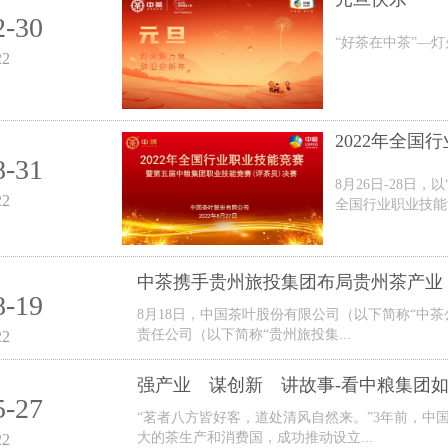
2-30
“好茶在中茶”—
22
2022年全国行
8-31
8月26日-28日，
22
全国行业职业技能竞
中茶携手贵州旅投集团布局贵州茶产业
8-19
8月18日，中国茶叶股份有限公司（以下简称“中
责任公司（以下简称“贵州旅投集...
22
强产业 谋创新 讲故事-看中粮集团如何
5-27
“茗者八方皆好客，道处清风自然来。”3年前，中
大的茶生产和消费国，成功推动设立...
22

════════

Your objective:
Start at the line containing "强产业 谋创新 讲故事-看中粮集团如何" and print each line exactly until the listing ends, keeping the final line too.

Solution to this problem:
强产业 谋创新 讲故事-看中粮集团如何
5-27
“茗者八方皆好客，道处清风自然来。”3年前，中
大的茶生产和消费国，成功推动设立...
22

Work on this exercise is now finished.